We welcome PRs from the community. This document outlines the standard practices and development tools we use.

When you contribute code, you affirm that the contribution is your original work and that you license the work to the project under the project's license. Whether or not you state this explicitly, by submitting any copyrighted material via pull request, email, or other means you agree to license the material under the project's license and warrant that you have the legal authority to do so.

Alibi Detect Licensing

As of 22 January 2024, contributions to Seldon's open source and source available projects are governed by Seldon's Contributor License Agreement ("CLA"). For certain contributions previously contributed to Seldon's open source projects under the Apache 2.0 license, the individual contributions will remain open source under the Apache 2.0 license (see here), but Seldon may include such contribution as part of a larger project that constitutes a derivative work of the project and is licensed as a whole under the Business Source License 1.1. A list of individual contributions that are subject to the Apache 2.0 license are listed here.

Getting started

The easiest way to get started is to install all the development dependencies in a separate virtual environment:

pip install -r requirements/dev.txt -r requirements/docs.txt

This will install everything needed to run alibi-detect and all the dev tools (docs builder, testing, linting etc.)

Git pre-commit hooks

To make it easier to format code locally before submitting a PR, we provide integration with pre-commit to run flake8 and mypy hooks before every commit. After installing the development requirements and cloning the package, run pre-commit install from the project root to install the hooks locally. Now before every git commit ... these hooks will be run to verify that the linting and type checking is correct. If there are errors, the commit will fail and you will see the changes that need to be made.

Testing

We use pytest to run tests. To run all tests just call make test from the root of the project. Test files live together with the library files under tests folders.

Linter

We use flake8 for linting adhering to PEP8 with exceptions defined in setup.cfg.

Type checking

We use type hints to develop the libary and mypy to for static type checking. Some options are defined in setup.cfg.

Docstrings

We adhere to the numpy style docstrings (https://numpydoc.readthedocs.io/en/stable/format.html) with the exception of ommiting argument types in docstrings in favour of type hints in function and class signatures.
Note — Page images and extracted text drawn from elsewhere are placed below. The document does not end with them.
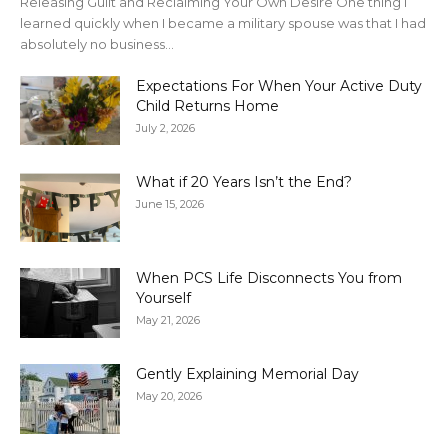
Releasing Guilt and Reclaiming Your Own Desire One thing I
learned quickly when I became a military spouse was that I had
absolutely no business...
Expectations For When Your Active Duty
Child Returns Home
July 2, 2026
What if 20 Years Isn’t the End?
June 15, 2026
When PCS Life Disconnects You from
Yourself
May 21, 2026
Gently Explaining Memorial Day
May 20, 2026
If you use an IDE, you may be able to configure it to assist you with writing docstrings in the correct format. For PyCharm, you can configure this under File -> Settings -> Tools -> Python Integrated Tools -> Docstrings. For Visual Studio Code, you can obtain docstring generator extensions from the VisualStudio Marketplace.

When documenting Python classes, we adhere to the convention of including docstrings in their __init__ method, rather than as a class level docstring. Docstrings should only be included at the class-level if a class does not posess an __init__ method, for example because it is a static class.

Conventions

  • Names of variables, functions, classes and modules should be written between single back-ticks.

    • A `numpy` scalar type that
    • `X`
    • `extrapolate_constant_perc`
  • Simple mathematical equations should be written between single back-ticks to facilitate readability in the console.

    • A callable that takes an `N x F` tensor, for
    • `x >= v, fun(x) >= target`
  • Complex math should be written in LaTeX.

    • function where :math:`link(output - expected\_value) = sum(\phi)`
  • Other alibi_detect objects should be cross-referenced using references of the form :role:`~object`, where role is one of the roles listed in the sphinx documentation, and object is the full path of the object to reference. For example, the MMDDrift detectors's predict method would be referenced with :meth:`~alibi_detect.cd.mmd.MMDDrift.predict`. This will render as MMDDrift.predict() and link to the relevant API docs page. The same convention can be used to reference objects from other libraries, providing the library is included in intersphinx_mapping in doc/source/conf.py. If the ~ is removed, the absolute object location will be rendered.

  • Variable values or examples of setting an argument to a specific values should be written in double back-ticks to facilitate readability as they are rendered in a block with orange font-color.

    • is set to ``True``
    • A list of features for which to plot the ALE curves or ``'all'`` for all features.
    • The search is greedy if ``beam_size=1``
    • if the result uses ``segment_labels=(1, 2, 3)`` and ``partial_index=1``, this will return ``[1, 2]``.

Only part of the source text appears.